長春における最初の駅は、1901年、帝政ロシアにより建設された東清鉄道の寛城子駅である(註1、このページの末尾参照)。この写真右上に、日本語の説明で、寛城子駅と読める。

当初、ローカル駅であった長春(寛城子)の地位は、日露戦争の結果、一変した。

1905年のポーツマス条約により、寛城子〜旅順間の鉄道が日本に譲渡されることになり、日本はその経営のため南満州鉄道株式会社を設立した。この結果、長春はロシアの東清鉄道と日本の満鉄の終端駅となった。(註2)
No.2

満鉄長春駅は、木造の仮駅舎から始まったが、1914年に新駅舎が完成する(註1,2;この絵はがきには、1913年と記されているのは間違い)。

設計は市田(青木)菊治郎(註1)。

奉天、撫順、大連、旅順と共に五大停車場と呼ばれていた(註1)。

この絵はがきでは、玄関の前面に幔幕か何かが張り巡らされている。おびただしい馬車が集まっている。これらの馬車は、白馬が引いていたり、パレードにも使われそうな高級馬車と見受けられる。駅舎完成祝いの際の写真かも知れない。

「南満洲鐵道の最北長春停車場」と書かれている。

自動車は見当たらない。
No.3

長春駅前広場は、円形で直径は100間(註2)、中央の円形部分には植栽されており、歩道には樹木が植えられていた。
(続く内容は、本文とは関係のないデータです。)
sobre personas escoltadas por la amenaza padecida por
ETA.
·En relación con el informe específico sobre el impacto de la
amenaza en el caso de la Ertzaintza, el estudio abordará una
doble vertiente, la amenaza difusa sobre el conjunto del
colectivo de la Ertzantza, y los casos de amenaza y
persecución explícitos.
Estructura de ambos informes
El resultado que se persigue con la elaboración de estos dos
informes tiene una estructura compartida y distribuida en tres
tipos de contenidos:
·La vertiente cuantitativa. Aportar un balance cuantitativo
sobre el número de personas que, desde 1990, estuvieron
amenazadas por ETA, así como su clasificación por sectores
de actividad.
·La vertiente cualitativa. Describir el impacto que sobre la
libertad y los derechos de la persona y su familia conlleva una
煙突は1本。向かって右側の増築部分は1階建てである。

ロータリに黒く弧を描いているのは、まるで雪道を馬車などが走った跡のようである。

この画面には、馬車は見えるが自動車は見当たらない。
No.4

長春駅前を歩む民衆。

煙突は向かって左の翼に2本、母屋の後方に1本見える。

駅舎は、中央から右は三等待合室で、右端には小荷物や鉄道便の取扱所があった。左は一,二等待合室で、待合室に隣接してホーム側に貴賓室があった。駅舎左側には貴賓者の出入りのための特別な玄関があった(註1)

向かって右の増築部分は2階建て。
No.5

駅前広場には、馬車のほかに特徴ある形のバスや乗用車が並んでいる。右に集まっている馬車は、No.2の絵はがきに見えるものと似ている。

「新京の地図」を著した栗原仲道の書くところによると「新京駅の右端の所にはツーリスト・ビューローがあり、その後方の空き地が馬車の溜り場であった。私たちの案内者は慣れた手付と呼び声で馬車を二台雇い、私たちを乗せて宿舎へと案内していった。馬車はシートも破れかけたガタ馬車で、車夫は石炭小屋から出てきたような真黒な顔をし、目ばかりギョロつかせた薄気味悪い満人であった」(註3)昭和14年3月の終わり近い日のことだったという。

No.6

No.5までの駅舎に比べると随分いろんなモノが付加されている。煙突が1本多くなっている。中央の玄関から向かって右側に大きな庇が付いている。2階建ての駅舎に続いてかまぼこ屋根がその隣の建物との間をつないでいる。馬車、自動車の形は、No.5とあまり変わらない。

この絵はがき、中央近くの空にマンガ風の手のひらのような模様が薄く見える。これは、多分、観光スタンプである。心眼を開いてよくみると、「昭和14.6.5」と読めるような気がする。もし、これが正しければ、この写真は1939年より前の風景である。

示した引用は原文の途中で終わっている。